MERCHANT LIABILITY– In Orr v. Academy Louisiana Co., LLC, 2012-1411 (La. App. 3 Cir. 5/1/13), – So.3d-, the Third Circuit held that La. R.S. 9:2800.6 (the “merchant liability statute”) is “not all inclusive with relation to merchant negligence liability.” The defendants argued that the lower court erred when it did not examine the facts of the case under the terms of the merchant liability statute, and instead awarded the plaintiff damages based upon general negligence principles. The Court highlighted that a merchant has a general duty to exercise reasonable care for the safety of its patrons. Therefore, under Orr, a case can be decided after conducting a duty-risk analysis without mention of La. R.S. 9:2800.6, at least when the case does not involve keeping “aisles, passageways and floors in a reasonably safe condition.”

Nevertheless, the Court reversed the trial court’s decision and granted summary judgment for the defendant merchant. In Orr, the plaintiff/shopper was injured when another customer took a bicycle test ride in the store. The Court held that it was not foreseeable that a customer would ride a bicycle from the bike display to the other side of the store where the plaintiff was injured. As such, the defendant/merchant was not negligent.

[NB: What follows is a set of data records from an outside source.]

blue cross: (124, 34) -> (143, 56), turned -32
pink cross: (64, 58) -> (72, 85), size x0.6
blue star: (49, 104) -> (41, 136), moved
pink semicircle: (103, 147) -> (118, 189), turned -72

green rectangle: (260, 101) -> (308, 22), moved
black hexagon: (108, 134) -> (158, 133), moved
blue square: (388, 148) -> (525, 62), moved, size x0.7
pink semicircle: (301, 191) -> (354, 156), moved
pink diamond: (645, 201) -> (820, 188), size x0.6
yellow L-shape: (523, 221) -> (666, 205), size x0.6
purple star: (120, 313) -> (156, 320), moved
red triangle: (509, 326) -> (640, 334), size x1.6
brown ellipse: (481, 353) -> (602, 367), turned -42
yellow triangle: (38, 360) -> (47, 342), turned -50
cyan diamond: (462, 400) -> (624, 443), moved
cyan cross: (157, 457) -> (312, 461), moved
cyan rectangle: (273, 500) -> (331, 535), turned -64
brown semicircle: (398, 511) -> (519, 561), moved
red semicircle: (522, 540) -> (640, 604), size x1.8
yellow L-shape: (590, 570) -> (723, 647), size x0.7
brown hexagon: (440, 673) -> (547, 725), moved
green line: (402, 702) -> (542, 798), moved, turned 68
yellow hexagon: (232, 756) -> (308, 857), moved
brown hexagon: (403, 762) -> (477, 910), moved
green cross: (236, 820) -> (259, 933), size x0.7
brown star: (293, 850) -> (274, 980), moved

INSURANCE– In Wiley v. Cornerstone National Insurance Company, 2012-0909 (La. App. 1 Cir. 4/25/13), the First Circuit examined an insurer’s obligation to inform its insured of a cancellation of its policy under LSA-R.s. 22:166. Cornerstone argued that its policy had been cancelled for non-payment of premium prior to the underlying incident. Cornerstone contended that the “anticipatory” “Notice of Cancellation” included in its billing invoices was sufficient to provide its insured notice of cancellation as required by statute. The Court disagreed.

The notice statute was enacted to protect the insured and the public from unnoticed termination of insurance coverage. To meet this end, it requires “an unconditional, unequivocal notice of cancellation.” Notices of cancellation for nonpayment sent with every premium invoice, when there is not yet a basis for cancellation, do not satisfy the terms of the statute. When Cornerstone sent the “notice of cancellation,” it was sending a bill for payment, not initiating cancellation of the policy. As such, the policy at issue had not been validly cancelled.

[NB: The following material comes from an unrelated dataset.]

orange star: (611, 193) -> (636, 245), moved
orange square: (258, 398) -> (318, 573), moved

SUMMARY JUDGMENT PROCEDURE– In Christakis v. Clipper Const., LLC, 2012-1638 (La. App. 1 Cir. 4/26/13), – So. 3d -, the First Circuit upheld the trial court’s grant of summary judgment because the plaintiff could not establish that the defendant knew or should have known that a floor mat created anunreasonably dangerous condition. The plaintiff’s affidavit included only conclusory allegations of fact and did not show that the plaintiff could carry his burden of proof at trial.

On appeal, the plaintiff argued that summary judgment was premature because discovery was not complete. The Court noted that, while parties must have a fair opportunity to conduct discovery, “there is no absolute right to delay action on a motion for summary judgment until discovery is complete.” Suit was filed over three years prior to the hearing on the motion for summary judgment.